Sound — 7
New wave revivalists The Hourly Radio from Dallas, Texas made an album brimming with electro-pop passages that recall The Human League and Ultravox while fizzling contemporary gilding that has the magnetism of Angels And Airwaves, Kill Hannah, and their present touring partners Shiny Toy Guns. The soft vocal fluency of lead singer/guitarist Aaron Closson has an effeminate quality that sustains the weight of holding up the melodies. Along with guitarist Ryan Short, drummer Adam Vanderkolk, and bassist Tim Jansen, the band's debut album on Kirtland Records entitled History Will Never Hold Us inflames lush harmonies and twirling guitar effects that are hypnotically compressed and possess an elysian sensory. The songs are melodic and mesmerizing with flowing synth textured escapes and bubbly digitized beats.

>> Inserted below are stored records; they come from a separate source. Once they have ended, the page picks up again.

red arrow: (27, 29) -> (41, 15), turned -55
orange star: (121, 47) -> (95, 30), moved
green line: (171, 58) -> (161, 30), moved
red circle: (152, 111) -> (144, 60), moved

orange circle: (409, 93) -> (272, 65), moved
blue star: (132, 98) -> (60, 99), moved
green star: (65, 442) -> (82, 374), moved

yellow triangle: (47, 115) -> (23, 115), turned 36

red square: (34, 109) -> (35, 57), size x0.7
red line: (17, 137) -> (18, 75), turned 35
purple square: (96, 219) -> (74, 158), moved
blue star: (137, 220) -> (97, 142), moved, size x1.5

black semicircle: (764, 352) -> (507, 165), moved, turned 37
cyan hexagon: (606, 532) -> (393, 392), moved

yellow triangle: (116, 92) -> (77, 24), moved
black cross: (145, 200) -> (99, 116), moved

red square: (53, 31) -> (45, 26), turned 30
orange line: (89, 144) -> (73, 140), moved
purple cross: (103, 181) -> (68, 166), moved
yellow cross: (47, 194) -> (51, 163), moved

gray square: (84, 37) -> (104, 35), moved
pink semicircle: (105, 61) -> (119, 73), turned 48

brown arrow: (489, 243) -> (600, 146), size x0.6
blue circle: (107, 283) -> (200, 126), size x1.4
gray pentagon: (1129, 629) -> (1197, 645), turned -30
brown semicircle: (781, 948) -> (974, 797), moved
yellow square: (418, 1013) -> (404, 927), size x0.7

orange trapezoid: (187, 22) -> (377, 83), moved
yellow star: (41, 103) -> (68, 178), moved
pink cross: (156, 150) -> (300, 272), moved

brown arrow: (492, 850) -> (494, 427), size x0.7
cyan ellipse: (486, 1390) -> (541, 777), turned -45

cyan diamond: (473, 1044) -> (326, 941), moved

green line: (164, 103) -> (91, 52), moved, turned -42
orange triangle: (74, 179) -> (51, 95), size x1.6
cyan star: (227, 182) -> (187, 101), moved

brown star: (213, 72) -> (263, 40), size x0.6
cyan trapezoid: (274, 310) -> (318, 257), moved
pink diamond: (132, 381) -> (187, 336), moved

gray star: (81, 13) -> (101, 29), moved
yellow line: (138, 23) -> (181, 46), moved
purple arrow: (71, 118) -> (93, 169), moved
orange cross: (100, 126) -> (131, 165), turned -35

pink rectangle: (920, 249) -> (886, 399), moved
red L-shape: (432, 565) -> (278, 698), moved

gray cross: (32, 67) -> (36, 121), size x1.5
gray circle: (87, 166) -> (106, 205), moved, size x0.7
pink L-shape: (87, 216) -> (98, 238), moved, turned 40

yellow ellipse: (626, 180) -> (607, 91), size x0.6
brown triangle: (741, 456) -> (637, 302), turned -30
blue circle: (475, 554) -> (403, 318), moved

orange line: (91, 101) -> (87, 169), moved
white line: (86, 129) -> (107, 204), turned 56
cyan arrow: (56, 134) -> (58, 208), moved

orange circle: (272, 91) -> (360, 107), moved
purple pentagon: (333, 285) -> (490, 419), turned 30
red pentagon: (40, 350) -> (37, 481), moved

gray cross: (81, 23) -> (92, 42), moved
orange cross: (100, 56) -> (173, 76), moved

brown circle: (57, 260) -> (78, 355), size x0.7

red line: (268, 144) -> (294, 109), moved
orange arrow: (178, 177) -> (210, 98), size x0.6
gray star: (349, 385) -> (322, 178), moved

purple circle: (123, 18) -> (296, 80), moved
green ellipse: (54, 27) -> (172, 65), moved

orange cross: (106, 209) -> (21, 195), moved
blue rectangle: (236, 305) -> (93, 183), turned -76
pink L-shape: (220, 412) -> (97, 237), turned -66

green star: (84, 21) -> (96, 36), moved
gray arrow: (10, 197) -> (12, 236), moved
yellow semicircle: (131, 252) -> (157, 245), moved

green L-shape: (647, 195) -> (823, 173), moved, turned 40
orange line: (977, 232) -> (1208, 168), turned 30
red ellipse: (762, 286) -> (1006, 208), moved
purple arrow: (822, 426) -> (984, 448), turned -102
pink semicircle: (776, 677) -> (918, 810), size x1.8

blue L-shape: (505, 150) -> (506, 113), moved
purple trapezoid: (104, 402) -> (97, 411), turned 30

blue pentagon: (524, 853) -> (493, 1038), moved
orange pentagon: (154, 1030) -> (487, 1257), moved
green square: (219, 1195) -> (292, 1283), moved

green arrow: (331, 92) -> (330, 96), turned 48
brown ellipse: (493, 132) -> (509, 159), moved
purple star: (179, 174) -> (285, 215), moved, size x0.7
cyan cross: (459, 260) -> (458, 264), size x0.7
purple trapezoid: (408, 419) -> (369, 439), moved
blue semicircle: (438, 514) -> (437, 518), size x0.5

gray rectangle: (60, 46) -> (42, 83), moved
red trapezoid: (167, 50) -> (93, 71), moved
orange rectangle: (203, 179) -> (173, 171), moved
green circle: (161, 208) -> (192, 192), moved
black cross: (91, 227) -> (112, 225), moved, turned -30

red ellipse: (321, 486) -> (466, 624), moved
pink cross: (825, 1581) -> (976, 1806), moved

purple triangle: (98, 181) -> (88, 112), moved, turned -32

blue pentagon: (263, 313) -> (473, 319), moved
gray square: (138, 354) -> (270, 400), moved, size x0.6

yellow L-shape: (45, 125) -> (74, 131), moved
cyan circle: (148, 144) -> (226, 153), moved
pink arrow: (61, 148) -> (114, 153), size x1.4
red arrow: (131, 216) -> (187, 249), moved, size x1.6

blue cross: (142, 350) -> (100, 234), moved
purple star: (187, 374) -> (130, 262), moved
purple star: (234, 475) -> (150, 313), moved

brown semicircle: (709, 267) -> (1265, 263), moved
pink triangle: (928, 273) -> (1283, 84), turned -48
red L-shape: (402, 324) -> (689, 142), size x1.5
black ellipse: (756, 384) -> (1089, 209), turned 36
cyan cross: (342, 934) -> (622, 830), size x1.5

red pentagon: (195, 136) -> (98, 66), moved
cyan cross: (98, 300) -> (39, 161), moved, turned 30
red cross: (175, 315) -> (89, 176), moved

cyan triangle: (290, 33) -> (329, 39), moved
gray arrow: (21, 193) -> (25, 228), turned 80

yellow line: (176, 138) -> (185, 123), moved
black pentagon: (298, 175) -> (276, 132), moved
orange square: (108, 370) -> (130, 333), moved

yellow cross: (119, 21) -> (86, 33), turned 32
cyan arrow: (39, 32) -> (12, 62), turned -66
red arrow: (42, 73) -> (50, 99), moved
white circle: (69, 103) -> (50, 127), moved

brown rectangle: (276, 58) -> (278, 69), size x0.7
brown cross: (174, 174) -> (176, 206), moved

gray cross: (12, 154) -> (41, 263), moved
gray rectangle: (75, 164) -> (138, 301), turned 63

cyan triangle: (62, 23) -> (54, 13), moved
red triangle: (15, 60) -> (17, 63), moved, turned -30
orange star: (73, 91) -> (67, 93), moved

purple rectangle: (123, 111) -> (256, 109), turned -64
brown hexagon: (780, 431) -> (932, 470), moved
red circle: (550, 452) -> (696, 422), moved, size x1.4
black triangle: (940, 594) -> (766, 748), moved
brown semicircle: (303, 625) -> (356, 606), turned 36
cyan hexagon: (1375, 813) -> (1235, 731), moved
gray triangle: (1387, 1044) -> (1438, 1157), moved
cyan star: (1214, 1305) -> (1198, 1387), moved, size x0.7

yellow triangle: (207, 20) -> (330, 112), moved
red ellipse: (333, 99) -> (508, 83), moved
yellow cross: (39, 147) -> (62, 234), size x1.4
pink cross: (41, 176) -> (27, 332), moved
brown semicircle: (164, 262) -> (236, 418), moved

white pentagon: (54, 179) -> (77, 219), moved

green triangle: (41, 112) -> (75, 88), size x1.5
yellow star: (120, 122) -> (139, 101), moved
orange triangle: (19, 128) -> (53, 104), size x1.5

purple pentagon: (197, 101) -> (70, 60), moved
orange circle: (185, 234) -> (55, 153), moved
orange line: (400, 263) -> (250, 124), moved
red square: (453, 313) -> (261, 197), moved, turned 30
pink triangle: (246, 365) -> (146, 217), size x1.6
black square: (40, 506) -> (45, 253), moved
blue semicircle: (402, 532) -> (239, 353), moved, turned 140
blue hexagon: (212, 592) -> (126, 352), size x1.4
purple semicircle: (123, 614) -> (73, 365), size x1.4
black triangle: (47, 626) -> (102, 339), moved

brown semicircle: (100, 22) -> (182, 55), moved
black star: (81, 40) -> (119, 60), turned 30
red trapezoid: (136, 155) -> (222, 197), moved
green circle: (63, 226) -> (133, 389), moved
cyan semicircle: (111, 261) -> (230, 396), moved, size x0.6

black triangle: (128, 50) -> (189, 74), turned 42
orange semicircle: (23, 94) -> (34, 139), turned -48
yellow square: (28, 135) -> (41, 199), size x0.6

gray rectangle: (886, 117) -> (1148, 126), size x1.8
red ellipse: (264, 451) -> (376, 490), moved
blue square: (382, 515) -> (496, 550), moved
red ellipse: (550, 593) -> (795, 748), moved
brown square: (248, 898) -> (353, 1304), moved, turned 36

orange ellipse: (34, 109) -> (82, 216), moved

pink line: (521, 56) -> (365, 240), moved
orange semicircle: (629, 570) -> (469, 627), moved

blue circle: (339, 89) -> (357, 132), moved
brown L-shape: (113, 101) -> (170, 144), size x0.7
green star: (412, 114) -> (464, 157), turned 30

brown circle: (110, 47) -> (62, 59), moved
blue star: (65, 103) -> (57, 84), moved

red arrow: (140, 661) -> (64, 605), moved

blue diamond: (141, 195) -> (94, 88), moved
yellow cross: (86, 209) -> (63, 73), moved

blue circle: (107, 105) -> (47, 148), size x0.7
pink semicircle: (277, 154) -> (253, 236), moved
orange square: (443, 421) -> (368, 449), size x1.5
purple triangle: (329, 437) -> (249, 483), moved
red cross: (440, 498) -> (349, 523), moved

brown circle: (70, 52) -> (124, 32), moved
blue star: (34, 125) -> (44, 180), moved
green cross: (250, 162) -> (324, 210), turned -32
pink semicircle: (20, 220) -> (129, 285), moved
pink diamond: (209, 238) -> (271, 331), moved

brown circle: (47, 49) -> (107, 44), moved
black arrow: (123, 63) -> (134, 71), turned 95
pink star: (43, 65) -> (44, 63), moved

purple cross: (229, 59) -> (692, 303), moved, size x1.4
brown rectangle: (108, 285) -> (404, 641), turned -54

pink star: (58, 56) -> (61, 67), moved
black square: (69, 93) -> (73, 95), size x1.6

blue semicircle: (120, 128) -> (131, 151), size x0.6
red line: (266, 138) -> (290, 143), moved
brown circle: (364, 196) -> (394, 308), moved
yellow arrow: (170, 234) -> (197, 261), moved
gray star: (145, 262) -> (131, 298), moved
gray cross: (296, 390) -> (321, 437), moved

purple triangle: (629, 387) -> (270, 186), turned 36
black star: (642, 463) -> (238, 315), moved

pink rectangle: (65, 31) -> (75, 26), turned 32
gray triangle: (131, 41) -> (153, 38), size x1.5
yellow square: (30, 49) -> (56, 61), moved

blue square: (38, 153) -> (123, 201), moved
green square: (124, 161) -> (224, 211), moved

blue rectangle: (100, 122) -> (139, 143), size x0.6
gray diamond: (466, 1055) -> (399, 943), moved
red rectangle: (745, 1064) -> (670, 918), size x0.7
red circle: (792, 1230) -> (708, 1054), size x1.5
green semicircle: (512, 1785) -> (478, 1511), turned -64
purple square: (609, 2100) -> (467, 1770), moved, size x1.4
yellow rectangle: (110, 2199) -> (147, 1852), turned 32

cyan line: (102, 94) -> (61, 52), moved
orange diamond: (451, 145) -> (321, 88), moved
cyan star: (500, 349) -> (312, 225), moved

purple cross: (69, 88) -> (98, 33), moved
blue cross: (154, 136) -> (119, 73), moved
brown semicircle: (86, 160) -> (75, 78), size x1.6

Songs like He Said/She Said, Deaf Ears, and Closer have an emollient esthetics, softly stirred and calmly vacillating. The songs wash into each other like a giant mosaics where all the scenes roll into each other, and yet, the album holds the listener's attention without ever making them feel bored by the repetitive capsules of electro-pop guitar phrases and sonics. Some numbers have a fairy-tale vibration like Means To An End, while some are upbeat like Fear Of Standing Upright and others are dimly lit like First Love Is Forever. The Hourly Radio's album is shoegazey and new wave-ish but never sounds old or out dated, more like new and refreshing with correlations to Electric Soft Parade and Test The Reflex.
Lyrics — 8
The lyrics are in first person and have a narrative tone as if taken from a chapter of someone's relationship like in the song Please Forget. Closson rings out, On holidayYou said that everything has changed and now you're goneI lay awake at night still wonder what we doneOh please forget I ever wanted you. The lyrics throw words back in peoples faces and some of the song titles do as well like Crime Does Pay and Not A Victim. The lyrics show the reaction that emotions have from being mistreated.
Overall Impression — 7
It's an album that is meant to relax rumpled emotions. Because of the natural flow of the movements it does not seem like a lot of work went into the song structures but not over thinking the songs is also the hallmark of a good album. Copious amounts of electro-pop capillaries come off as filler material creating a plush berth for the vocals, and yet with The Hourly Radio, it seems like the vocals are holding everything up. The album is shoegazey and new wave-ish and still has mettle.